------ DATASET EXTRACT

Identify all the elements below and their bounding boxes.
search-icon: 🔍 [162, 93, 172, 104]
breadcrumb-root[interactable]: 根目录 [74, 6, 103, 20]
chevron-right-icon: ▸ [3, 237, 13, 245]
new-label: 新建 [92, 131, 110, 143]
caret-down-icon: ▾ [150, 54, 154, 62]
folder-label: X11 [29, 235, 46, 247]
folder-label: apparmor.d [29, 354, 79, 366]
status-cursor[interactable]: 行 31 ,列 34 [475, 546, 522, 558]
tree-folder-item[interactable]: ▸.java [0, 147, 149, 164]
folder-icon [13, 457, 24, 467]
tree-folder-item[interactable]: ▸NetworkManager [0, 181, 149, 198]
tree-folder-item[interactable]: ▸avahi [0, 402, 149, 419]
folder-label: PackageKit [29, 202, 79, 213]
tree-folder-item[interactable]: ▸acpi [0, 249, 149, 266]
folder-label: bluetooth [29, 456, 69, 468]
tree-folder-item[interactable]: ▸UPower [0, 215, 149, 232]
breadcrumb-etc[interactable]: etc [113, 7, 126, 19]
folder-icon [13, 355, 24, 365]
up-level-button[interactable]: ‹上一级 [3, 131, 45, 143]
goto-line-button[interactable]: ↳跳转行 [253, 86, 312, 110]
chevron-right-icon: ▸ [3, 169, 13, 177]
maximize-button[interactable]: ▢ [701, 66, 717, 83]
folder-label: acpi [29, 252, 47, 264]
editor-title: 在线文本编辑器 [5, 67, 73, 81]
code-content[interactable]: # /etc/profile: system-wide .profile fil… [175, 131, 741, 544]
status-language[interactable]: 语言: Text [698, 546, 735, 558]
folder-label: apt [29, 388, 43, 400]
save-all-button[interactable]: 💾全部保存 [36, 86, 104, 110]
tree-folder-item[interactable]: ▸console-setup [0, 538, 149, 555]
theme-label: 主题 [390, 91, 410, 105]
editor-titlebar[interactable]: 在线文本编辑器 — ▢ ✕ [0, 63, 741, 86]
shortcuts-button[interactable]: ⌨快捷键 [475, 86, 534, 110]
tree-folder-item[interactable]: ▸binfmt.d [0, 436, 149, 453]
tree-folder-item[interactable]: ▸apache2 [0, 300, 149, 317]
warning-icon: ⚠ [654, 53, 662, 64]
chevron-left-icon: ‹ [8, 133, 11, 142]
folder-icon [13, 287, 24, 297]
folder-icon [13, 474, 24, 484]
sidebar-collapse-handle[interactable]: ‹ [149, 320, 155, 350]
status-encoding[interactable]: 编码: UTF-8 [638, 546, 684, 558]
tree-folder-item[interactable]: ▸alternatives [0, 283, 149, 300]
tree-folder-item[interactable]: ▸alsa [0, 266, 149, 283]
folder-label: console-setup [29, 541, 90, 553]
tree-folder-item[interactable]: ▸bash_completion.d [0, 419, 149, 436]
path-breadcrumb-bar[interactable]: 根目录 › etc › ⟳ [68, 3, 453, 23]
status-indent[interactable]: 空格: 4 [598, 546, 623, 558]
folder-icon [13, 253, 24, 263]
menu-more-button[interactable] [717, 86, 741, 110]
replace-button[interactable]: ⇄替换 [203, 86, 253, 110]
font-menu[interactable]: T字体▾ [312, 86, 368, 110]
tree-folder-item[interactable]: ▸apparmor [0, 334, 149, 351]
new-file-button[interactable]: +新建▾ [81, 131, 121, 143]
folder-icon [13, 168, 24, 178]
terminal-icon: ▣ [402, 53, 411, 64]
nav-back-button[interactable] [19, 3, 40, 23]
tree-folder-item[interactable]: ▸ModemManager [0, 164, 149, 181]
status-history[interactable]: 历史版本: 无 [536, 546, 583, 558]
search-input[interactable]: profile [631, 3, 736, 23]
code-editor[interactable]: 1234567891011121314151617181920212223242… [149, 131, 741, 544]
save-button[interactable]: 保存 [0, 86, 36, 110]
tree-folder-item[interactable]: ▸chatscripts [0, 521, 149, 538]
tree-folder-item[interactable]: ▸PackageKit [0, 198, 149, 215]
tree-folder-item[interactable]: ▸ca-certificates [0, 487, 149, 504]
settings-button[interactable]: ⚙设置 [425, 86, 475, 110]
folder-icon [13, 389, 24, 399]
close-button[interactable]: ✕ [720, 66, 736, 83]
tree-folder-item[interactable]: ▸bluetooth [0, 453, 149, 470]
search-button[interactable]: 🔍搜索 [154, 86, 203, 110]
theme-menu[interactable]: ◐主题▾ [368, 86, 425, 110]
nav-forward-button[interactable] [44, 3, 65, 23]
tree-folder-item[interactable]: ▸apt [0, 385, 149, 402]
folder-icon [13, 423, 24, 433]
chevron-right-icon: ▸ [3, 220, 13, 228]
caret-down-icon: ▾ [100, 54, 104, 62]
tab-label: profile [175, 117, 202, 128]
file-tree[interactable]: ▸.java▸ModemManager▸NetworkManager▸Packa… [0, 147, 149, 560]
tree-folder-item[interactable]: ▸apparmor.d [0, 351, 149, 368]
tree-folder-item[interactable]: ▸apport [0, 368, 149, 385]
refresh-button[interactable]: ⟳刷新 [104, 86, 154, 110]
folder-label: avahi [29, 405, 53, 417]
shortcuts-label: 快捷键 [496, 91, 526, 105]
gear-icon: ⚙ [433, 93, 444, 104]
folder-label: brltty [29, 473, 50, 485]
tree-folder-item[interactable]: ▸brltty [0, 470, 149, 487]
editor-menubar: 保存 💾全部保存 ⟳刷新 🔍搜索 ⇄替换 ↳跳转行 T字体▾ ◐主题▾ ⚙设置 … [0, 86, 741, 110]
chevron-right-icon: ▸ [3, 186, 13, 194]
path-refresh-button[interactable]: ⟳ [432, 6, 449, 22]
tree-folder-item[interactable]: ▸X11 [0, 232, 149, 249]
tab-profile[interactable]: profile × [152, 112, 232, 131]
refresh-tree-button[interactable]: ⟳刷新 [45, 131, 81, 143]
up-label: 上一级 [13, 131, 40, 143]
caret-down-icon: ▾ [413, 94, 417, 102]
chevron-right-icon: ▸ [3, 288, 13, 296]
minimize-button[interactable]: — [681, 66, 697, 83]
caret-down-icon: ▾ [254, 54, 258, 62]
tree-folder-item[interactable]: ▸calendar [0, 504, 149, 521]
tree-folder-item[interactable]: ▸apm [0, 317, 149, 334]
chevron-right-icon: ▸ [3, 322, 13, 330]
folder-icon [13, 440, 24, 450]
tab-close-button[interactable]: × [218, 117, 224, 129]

------------

* _BRIEF_: In how many lines of the material does the word "theme" appear? Respond with the number only.

* _SOLUTION TO THE EXERCISE_: 2